If there’s one thing humans are good at, it’s taking our natural resources for granted. Every year, we hear plenty of new information coming out about how we are running out of clean water yet here we are, still wasting the water we are using today. As we celebrate World Water Day every 22nd of March, we put our focus on how we can find a solution to the water crisis.
You probably didn’t hear about this special event until now. But in case you didn’t know, celebrating World Water Day started more than two decades ago. The United Nations General Assembly designated March 22 for the said occasion and has been celebrated in different countries, coordinated by the UN-Water. They work together with governments and several partners to remind people the importance of water in our lives and in this planet.
And just like any celebration done annually, there’s always a theme.
Why waste water? – such is the campaign for this year’s theme that tackles on the issue of wastewater.
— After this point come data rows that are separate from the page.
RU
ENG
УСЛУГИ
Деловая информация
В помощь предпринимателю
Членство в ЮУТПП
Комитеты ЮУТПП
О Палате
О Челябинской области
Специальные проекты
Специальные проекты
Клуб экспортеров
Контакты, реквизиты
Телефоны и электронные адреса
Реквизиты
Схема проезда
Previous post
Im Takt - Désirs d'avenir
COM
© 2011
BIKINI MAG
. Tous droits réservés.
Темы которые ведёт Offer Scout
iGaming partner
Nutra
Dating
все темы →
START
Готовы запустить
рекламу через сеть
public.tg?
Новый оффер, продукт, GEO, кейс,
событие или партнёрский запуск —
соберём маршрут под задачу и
Serious matters in today’s water problems involve the increasing amount of wastewater. UN Water and several governments and private institutions are starting to take action to reduce and reuse the water we waste in cities, in farming and in industries.
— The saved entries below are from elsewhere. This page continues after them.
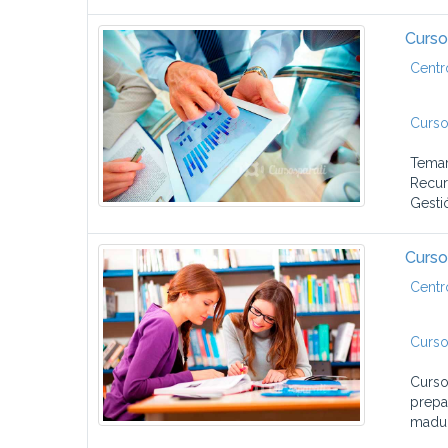
Curso
Centr
Curso
Temar
Recur
Gesti
Curso
Centr
Curso
Curso
prepa
madur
In a factsheet provided by UN, it shared:
Globally, over 80% of the wastewater generated by society flows back into the ecosystem without being treated or reused.
1.8 billion people use a source of drinking water contaminated with faeces, putting them at risk of contracting cholera, dysentery, typhoid and polio. Unsafe water, poor sanitation and hygiene cause around 842,000 deaths each year.
663 million people still lack improved drinking water sources.
By 2050, close to 70% of the world’s population will live in cities, compared to 50% today. Currently, most cities in developing countries do not have adequate infrastructure and resources to address wastewater management in an efficient and sustainable way.
The opportunities from exploiting wastewater as a resource are enormous. Safely managed wastewater is an affordable and sustainable source of water, energy, nutrients and other recoverable materials.
The costs of wastewater management are greatly out- weighed by the benefits to human health, economic development and environmental sustainability – providing new business opportunities and creating more ‘green’ jobs.
Knowing that we can use wastewater as a resource, we can find ways to exploit it to help improve the water cycle. According to the Sustainable Development Goal (SDG) target 6.3, it wants to “improve water quality by reducing pollution, eliminating dumping and minimizing release of hazardous chemicals and materials, halving the proportion of untreated wastewater and substantially increasing recycling and safe re- use globally” by 2030.
How can we help achieve this goal?
In a nutshell, every citizen can reuse their greywater for their gardens and plots. For cities, wastewater can be treated and reused for green spaces. As for those belonging in different industries and agriculture, wastewater can be treated and the discharge can be recycled for irrigation.
It doesn’t have to take one day to remind everybody its importance and how little we have of it now. Always make a conscious effort everyday. Inform and pass this message on. Reuse water. Let’s help make a change!